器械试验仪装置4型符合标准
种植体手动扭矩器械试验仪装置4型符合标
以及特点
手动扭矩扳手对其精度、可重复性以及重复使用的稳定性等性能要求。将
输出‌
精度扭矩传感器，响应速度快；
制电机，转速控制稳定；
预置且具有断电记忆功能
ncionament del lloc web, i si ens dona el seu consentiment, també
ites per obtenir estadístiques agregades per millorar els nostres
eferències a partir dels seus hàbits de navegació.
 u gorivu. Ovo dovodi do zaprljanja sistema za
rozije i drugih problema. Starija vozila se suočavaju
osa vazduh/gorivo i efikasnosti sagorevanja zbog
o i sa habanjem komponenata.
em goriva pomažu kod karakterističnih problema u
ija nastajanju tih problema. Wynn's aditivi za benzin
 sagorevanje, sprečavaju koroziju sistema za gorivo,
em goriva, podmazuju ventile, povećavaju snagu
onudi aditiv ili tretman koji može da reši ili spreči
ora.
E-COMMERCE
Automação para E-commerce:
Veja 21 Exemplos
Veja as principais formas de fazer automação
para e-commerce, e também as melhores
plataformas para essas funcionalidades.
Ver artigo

-----

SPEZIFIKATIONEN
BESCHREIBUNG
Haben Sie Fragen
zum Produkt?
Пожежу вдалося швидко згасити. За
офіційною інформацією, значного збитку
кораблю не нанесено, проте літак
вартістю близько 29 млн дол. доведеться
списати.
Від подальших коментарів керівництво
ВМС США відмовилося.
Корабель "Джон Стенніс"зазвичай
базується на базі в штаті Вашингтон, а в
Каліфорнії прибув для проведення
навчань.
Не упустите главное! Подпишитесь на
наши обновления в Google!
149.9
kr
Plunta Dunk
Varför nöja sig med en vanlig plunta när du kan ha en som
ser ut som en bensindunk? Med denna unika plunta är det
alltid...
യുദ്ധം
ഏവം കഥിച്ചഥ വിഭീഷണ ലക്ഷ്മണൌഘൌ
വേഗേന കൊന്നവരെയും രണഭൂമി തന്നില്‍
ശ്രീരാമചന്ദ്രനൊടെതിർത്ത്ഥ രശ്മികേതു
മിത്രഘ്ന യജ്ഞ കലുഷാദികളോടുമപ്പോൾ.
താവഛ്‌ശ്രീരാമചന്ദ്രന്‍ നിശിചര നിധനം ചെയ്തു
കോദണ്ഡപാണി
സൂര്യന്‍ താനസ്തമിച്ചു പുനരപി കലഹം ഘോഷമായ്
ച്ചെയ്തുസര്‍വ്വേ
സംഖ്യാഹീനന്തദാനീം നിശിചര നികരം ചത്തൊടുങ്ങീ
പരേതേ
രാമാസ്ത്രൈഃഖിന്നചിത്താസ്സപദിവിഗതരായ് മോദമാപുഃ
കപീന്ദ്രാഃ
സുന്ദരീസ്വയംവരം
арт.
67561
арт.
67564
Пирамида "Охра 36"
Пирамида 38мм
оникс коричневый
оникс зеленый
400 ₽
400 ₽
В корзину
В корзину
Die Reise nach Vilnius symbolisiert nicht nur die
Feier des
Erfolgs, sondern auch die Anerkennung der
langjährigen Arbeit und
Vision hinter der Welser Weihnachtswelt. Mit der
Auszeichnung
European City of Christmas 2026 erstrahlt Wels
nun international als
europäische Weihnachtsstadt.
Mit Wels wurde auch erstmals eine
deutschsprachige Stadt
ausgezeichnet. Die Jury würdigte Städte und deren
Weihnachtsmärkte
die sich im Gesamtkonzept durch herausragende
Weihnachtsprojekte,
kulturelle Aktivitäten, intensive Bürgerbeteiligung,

-----

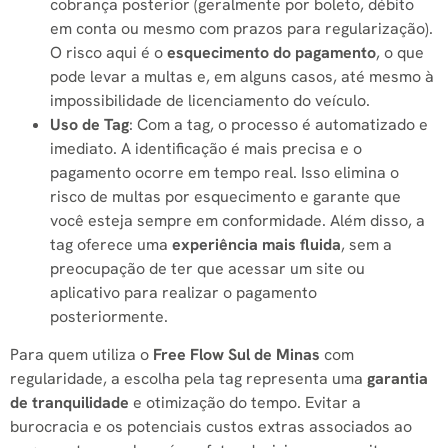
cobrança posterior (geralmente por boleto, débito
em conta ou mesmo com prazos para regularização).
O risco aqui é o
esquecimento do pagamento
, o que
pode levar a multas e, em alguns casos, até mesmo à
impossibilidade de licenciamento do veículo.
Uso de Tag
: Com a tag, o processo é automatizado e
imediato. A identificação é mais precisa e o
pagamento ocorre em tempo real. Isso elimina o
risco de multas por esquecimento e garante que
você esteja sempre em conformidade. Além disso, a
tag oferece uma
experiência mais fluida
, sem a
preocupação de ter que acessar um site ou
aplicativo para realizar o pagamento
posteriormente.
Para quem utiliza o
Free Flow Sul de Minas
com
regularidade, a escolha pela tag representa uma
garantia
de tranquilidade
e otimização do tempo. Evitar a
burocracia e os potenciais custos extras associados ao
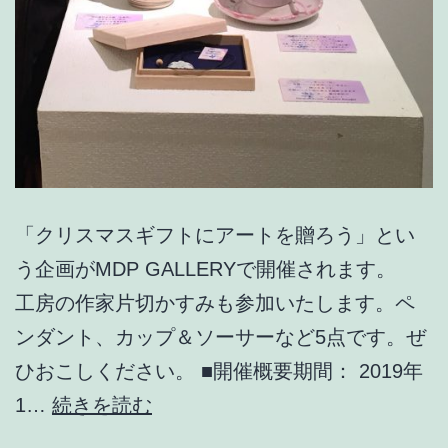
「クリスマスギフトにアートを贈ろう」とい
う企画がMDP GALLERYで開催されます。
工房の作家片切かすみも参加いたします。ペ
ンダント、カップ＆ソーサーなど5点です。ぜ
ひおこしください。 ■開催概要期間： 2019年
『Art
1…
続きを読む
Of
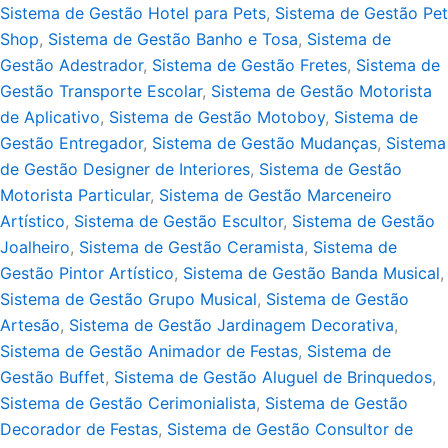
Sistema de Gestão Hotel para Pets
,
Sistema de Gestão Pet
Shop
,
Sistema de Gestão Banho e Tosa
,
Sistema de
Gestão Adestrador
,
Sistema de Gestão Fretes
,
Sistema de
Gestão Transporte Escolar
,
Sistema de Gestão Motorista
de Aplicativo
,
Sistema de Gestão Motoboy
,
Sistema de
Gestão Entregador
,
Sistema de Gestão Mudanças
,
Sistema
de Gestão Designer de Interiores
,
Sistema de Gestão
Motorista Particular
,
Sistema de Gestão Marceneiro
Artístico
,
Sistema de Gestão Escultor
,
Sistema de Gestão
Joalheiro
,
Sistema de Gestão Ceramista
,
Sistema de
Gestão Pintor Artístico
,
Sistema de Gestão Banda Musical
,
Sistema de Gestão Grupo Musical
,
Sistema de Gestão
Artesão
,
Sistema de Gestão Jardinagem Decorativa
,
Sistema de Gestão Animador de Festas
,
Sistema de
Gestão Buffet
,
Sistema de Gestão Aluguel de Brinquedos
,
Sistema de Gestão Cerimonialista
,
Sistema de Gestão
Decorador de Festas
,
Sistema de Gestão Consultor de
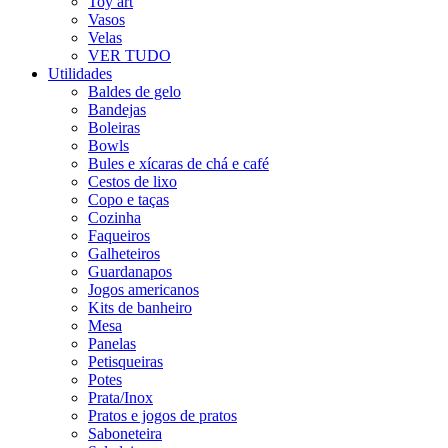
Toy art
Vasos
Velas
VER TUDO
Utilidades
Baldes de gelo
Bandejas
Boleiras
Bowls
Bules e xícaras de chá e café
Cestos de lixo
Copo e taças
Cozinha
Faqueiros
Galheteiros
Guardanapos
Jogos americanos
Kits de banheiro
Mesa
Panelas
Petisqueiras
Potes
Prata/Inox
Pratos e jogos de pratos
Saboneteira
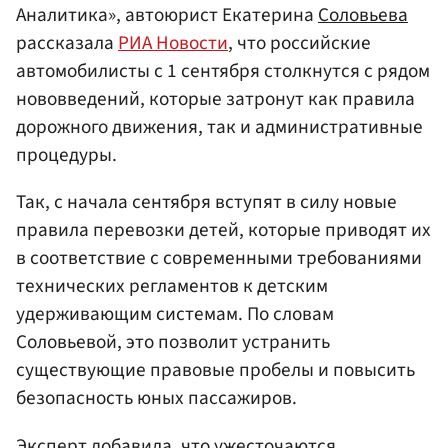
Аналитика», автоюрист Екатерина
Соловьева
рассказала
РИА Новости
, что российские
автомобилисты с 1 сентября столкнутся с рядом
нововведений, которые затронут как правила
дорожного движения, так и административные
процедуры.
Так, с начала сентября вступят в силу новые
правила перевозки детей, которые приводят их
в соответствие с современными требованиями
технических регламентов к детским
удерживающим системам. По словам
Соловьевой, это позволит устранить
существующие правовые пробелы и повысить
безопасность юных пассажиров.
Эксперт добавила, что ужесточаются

-----

▶ _Work order_: Using the records above, return word for word the lines that begin at the one containing "Sistema de Gestão Consultor de" and end at the one containing "безопасность юных пассажиров.", both of them included and no pictures.

▶ _Solution_:
Sistema de Gestão Consultor de
Toy art
Vasos
Velas
VER TUDO
Utilidades
Baldes de gelo
Bandejas
Boleiras
Bowls
Bules e xícaras de chá e café
Cestos de lixo
Copo e taças
Cozinha
Faqueiros
Galheteiros
Guardanapos
Jogos americanos
Kits de banheiro
Mesa
Panelas
Petisqueiras
Potes
Prata/Inox
Pratos e jogos de pratos
Saboneteira
Аналитика», автоюрист Екатерина
Соловьева
рассказала
РИА Новости
, что российские
автомобилисты с 1 сентября столкнутся с рядом
нововведений, которые затронут как правила
дорожного движения, так и административные
процедуры.
Так, с начала сентября вступят в силу новые
правила перевозки детей, которые приводят их
в соответствие с современными требованиями
технических регламентов к детским
удерживающим системам. По словам
Соловьевой, это позволит устранить
существующие правовые пробелы и повысить
безопасность юных пассажиров.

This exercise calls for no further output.